It is not difficult to see some major differences between collaborative robots and traditional industrial robots from the technical specifications. At the same time, these main technical parameters also determine the different application areas of collaborative robots and industrial robots.
The payload is the weight that the robot can carry. A load of a collaborative robot is generally between 3-20kg. All robots have a specified payload, excluding the weight of end effectors (such as fixtures) or auxiliary tools. This means that the actual payload that the robot can carry must subtract the weight of the end effector (such as a fixture) from its nominal payload. If the application of the robot is analyzed in-depth, considering the actual application requirements (such as acceleration) and physical parameters (such as friction coefficient), it is necessary to appropriately reduce the maximum payload of the robot. This is the same as a general motion control system, to improve the dynamic characteristics (acceleration) of the system and reduce the load mass.

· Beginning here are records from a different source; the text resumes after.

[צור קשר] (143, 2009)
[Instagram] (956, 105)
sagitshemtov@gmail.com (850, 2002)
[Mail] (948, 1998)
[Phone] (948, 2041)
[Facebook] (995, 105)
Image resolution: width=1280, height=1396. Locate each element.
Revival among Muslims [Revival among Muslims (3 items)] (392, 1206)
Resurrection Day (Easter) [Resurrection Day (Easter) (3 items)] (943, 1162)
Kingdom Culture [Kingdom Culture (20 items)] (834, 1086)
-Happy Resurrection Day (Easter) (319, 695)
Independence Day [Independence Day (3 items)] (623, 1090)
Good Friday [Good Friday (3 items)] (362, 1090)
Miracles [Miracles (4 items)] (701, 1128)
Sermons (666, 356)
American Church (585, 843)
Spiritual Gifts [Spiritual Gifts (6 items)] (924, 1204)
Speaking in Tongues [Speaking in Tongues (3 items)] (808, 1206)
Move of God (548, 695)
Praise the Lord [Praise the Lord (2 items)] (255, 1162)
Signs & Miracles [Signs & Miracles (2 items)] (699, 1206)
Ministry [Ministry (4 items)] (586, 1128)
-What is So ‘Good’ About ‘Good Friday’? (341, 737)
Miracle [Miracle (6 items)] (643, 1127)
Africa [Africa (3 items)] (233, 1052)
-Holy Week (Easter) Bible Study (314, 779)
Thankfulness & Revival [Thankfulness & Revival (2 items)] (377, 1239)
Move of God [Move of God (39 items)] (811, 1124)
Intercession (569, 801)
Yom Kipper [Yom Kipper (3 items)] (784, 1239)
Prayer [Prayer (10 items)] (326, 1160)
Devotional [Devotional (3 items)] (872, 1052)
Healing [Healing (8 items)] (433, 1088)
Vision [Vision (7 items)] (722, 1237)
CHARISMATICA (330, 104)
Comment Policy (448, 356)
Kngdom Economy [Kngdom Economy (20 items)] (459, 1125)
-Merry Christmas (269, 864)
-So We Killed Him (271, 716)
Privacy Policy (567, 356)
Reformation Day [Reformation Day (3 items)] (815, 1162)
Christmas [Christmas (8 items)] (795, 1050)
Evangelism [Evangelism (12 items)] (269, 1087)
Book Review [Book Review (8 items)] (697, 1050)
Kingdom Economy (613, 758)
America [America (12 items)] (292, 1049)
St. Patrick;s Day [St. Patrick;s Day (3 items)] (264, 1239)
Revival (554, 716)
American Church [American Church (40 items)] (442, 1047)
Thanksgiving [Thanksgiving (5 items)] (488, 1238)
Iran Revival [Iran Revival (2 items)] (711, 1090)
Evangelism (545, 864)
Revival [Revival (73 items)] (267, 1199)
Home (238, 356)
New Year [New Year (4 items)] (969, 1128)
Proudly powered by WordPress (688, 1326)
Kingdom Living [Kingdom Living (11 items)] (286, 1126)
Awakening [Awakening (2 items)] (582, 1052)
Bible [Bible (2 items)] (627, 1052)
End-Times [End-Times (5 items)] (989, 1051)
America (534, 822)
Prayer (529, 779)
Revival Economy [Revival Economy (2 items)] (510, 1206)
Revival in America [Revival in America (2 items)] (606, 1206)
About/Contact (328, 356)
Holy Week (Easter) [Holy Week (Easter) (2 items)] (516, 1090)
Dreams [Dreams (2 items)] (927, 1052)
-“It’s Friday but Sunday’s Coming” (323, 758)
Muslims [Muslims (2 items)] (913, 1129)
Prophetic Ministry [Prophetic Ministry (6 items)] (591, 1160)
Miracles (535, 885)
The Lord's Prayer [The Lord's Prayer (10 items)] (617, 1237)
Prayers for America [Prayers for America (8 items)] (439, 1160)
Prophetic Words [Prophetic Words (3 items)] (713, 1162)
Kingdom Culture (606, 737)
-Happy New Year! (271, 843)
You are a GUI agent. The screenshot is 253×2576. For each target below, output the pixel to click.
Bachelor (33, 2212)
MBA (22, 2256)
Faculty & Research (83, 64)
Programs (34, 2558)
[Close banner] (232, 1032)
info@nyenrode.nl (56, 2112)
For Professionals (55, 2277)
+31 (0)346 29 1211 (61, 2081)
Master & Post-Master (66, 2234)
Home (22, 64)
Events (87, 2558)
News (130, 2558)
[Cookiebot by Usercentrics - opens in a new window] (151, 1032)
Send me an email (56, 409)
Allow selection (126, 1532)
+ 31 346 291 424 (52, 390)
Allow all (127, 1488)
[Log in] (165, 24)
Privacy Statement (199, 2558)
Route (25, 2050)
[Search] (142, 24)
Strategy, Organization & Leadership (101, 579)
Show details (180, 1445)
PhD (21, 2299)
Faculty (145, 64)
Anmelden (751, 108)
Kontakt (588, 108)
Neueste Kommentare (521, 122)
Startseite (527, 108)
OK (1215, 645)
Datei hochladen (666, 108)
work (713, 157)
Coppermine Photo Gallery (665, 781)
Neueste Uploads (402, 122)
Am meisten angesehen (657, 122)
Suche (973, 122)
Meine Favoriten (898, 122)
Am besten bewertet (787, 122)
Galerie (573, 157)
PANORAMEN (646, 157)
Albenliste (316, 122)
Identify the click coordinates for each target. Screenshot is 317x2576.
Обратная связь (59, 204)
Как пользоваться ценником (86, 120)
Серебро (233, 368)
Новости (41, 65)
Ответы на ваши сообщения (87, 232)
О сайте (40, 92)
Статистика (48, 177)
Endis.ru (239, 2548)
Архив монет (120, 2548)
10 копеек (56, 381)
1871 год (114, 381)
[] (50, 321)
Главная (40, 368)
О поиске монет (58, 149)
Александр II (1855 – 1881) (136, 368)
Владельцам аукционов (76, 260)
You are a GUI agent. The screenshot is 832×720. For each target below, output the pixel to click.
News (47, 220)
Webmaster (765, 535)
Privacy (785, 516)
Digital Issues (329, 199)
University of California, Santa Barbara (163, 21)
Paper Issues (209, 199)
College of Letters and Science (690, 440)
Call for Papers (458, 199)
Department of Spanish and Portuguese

The weight of the robot's body means whether it can easily move and change working positions, or whether a forklift or AGV is needed to complete the work. In some workshops, robots need to constantly change jobs to complete various production tasks. If the robot is too heavy, more manpower and man-hours are required to complete the displacement and fixation of the robot.
Many times, people ask questions about the accuracy or precision of robot movements. But in the world of collaborative robots, this indicator has little meaning. What we need to know is repeatability. Since collaborative robots are usually programmed and planned through manual trial teaching/manual guidance, the robot can reproduce and execute the same motion, which is more capable than its ability to accurately position at a certain x, y, Z coordinate point with millimeter accuracy value. At present, most cooperative robots have their maximum repeatability values listed in their specification sheets. Therefore, when we test and use robots, we usually get smaller (ie better) repeatability than its nominal value.
Due to the need to integrate with humans and machines, safety is particularly important for collaborative robots. Although safety is a very complicated issue, many robot manufacturers still calibrate their robot products according to the corresponding safety level, and most of them will obtain safety certifications issued by third parties. Currently, the most stringent organization for machine safety approval procedures is tÜV. Many robot safety certifications are approved by this organization. At the same time, there will be many different variables in the "safe" certification of robots. The only thing we need to explain is that the certification of the robot is safe, which does not mean that the application of the robot is safe.
5. Ease of use
For collaborative robots that often need to work with people and frequently switch different operating tasks, the ease of programming configuration directly determines the production and operation efficiency of equipment applications. But this indicator is difficult to quantify. Because it is very dependent on people's operation and usage habits. The same interface or method of use is easy for some people, but difficult for others. Therefore, this indicator is always subjective.
6. Working radius
The working radius of the robot refers to the maximum (distance) distance that the robot wrist can reach. This distance is usually measured from the base of the robot. At the same time, there are many ways to measure the span of the robot arm. In most cases, we choose the maximum distance that the robot wrist can reach as a reference. Generally, the arm length of a collaborative robot is equal to the length of a human arm.